There might be some other bit of code that calls createChannel(...) and doesn't call fillContactBuffer(...)
If channel.position(0) throws an exception, the channel won't be closed. The fix is to rearrange the code so that the following statements are inside the try block.
channel.position(0);
return new FileChannelImpl(channel);
EDIT: Looking at the stack trace, it seems that the two methods are in different code-bases. I'd point the finger of blame at the createChannel method. It is potentially leaky, even if it is not the source of your problems. It needs an in internal finally clause to make sure that the channel is closed in the event of an exception.
Something like this should do the trick. Note that you need to make sure that the finally block does not closes the channel on success!

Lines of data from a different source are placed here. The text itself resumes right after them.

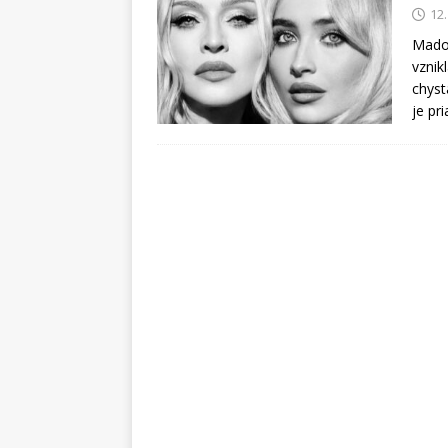
12
Madon
vznik
chyst
je pr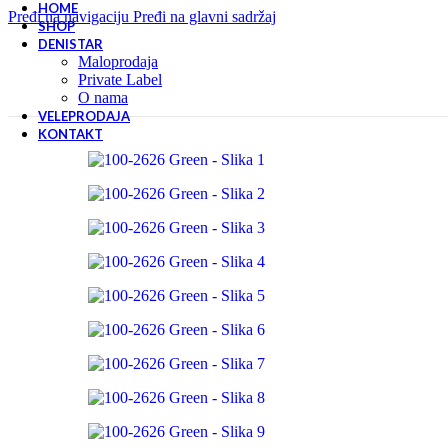
HOME
Pređi na navigaciju
Pređi na glavni sadržaj
SHOP
DENISTAR
Maloprodaja
Private Label
O nama
VELEPRODAJA
KONTAKT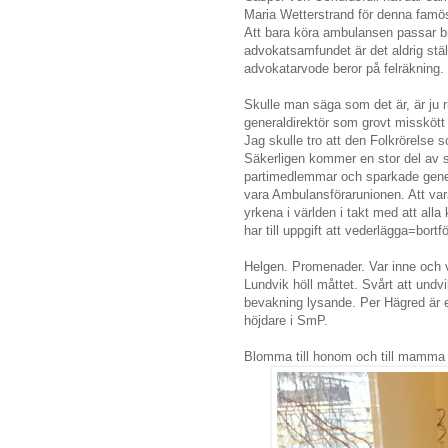
Maria Wetterstrand för denna famös
Att bara köra ambulansen passar br
advokatsamfundet är det aldrig ställ
advokatarvode beror på felräkning.
Skulle man säga som det är, är ju 
generaldirektör som grovt misskött 
Jag skulle tro att den Folkrörelse 
Säkerligen kommer en stor del av s
partimedlemmar och sparkade gener
vara Ambulansförarunionen. Att vara
yrkena i världen i takt med att all
har till uppgift att vederlägga=bortf
Helgen. Promenader. Var inne och 
Lundvik höll måttet. Svårt att und
bevakning lysande. Per Hägred är e
höjdare i SmP.
Blomma till honom och till mamma s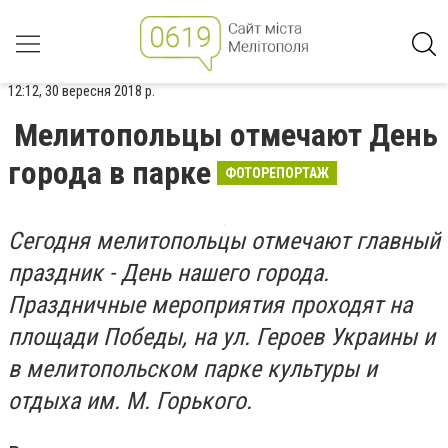
12:12, 30 вересня 2018 р.
Мелитопольцы отмечают День
города в парке
ФОТОРЕПОРТАЖ
Сегодня мелитопольцы отмечают главный
праздник - День нашего города.
Праздничные мероприятия проходят на
площади Победы, на ул. Героев Украины и
в мелитопольском парке культуры и
отдыха им. М. Горького.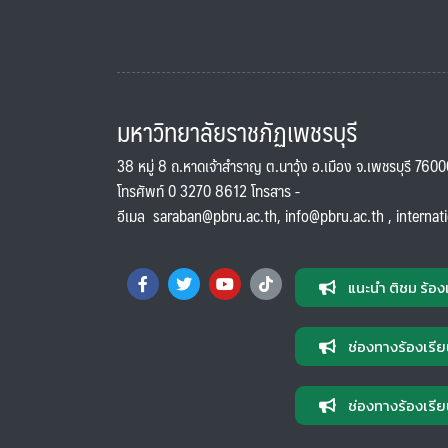
มหาวิทยาลัยราชภัฏเพชรบุรี
38 หมู่ 8 ถ.หาดเจ้าสำราญ ต.นาวุ้ง อ.เมือง จ.เพชรบุรี 760
โทรศัพท์ 0 3270 8612 โทรสาร -
อีเมล
saraban@pbru.ac.th
,
info@pbru.ac.th
,
internat
แนะนำ ติชม ร้อง
ช่องทางร้องเรีย
ช่องทางร้องเรีย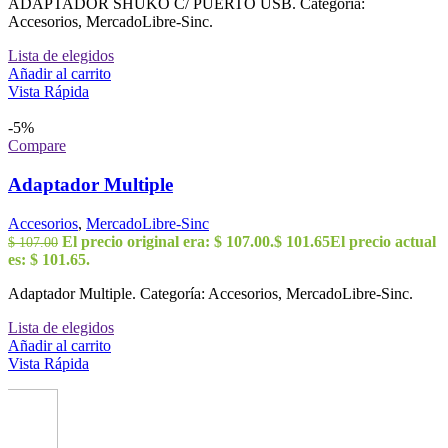
ADAPTADOR SHUKO C/ PUERTO USB. Categoría:
Accesorios, MercadoLibre-Sinc.
Lista de elegidos
Añadir al carrito
Vista Rápida
-5%
Compare
Adaptador Multiple
Accesorios
,
MercadoLibre-Sinc
El precio original era: $ 107.00.
$
101.65
El precio actual
$
107.00
es: $ 101.65.
Adaptador Multiple. Categoría: Accesorios, MercadoLibre-Sinc.
Lista de elegidos
Añadir al carrito
Vista Rápida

public static com.vlc.edge.FileChannel createChannel(final File file) {
final FileChannel channel = null;
try {
channel = new FileInputStream(file).getChannel();
channel.position(0);
FileChannel res = new FileChannelImpl(channel);
channel = null;
return res;
} catch (FileNotFoundException e) {
throw new VlcRuntimeException("Failed to open file: " + file, e);
} catch (IOException e) {
throw new VlcRuntimeException(e);
} finally {
if (channel != null) {
try {
channel.close();
} catch (...) {
...
}
}
}
}
FOLLOWUP much later
Given that file handle leakage has been eliminated as a possible cause, my next theory would be that the server side is actually interrupting its own threads using Thread.interrupt(). Some low-level I/O calls respond to an interrupt by throwing an exception, and the root exception being thrown here looks like one such exception.
This doesn't explain why this is happening, but at a wild guess I'd say that it was the server-side framework trying to resolve an overload or deadlock problem.